30 January 2024, The Tablet

News Briefing: Britain and Ireland



News Briefing: Britain and Ireland

Archbishop William Nolan, pictured here with Cardinal Vincent Nichols, Archbishop of Westminster, has urged the chancellor to prioritise poverty reduction in next month’s budget.
PA/Alamy

Archbishop of Glasgow William Nolan has urged the chancellor to prioritise poverty reduction in next month’s budget. He said, “We see the needs of the communities where we live and serve on a daily basis.” St Vincent de Paul Society last week published a report  highlighting its role in delivering locally-based support to “left behind” communities. It highlighted a 49 per cent increase in the number of requests for help to SVP’s support line. Key recommendations included a call for the social security system to be strengthened and greater acknowledgement for the role charities play in tackling poverty. Last Sunday, Caritas Salford marked Caritas Sunday, inviting people to donate to its work and “pray for people across our diocese who are experiencing poverty in its many forms”. On Monday Caritas Westminster said that too many people are living in cold, unheated homes and put out information about warm spaces being offered in parishes.  
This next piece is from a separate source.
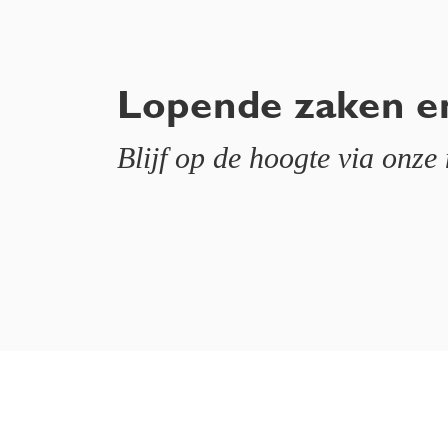
Lopende zaken e
Blijf op de hoogte via onze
The Church of England bishops of Worcester, Durham and Chelmsford are encouraging churches and individuals to engage in activism to tackle poverty ahead of the General Election. A new Lent 2024 course “Act of Poverty” has been produced by the Joint Public Issues Team of the Baptist Union of Great Britain, Methodist Church and United Reformed Church in partnership with Christian Aid, Church Action on Poverty, The Trussell Trust and others to provide study ideas and  practical actions for Christian communities to work for change at home and overseas. The resource pack contains agendas for six sessions. Almost 1,000 churches have signed up already.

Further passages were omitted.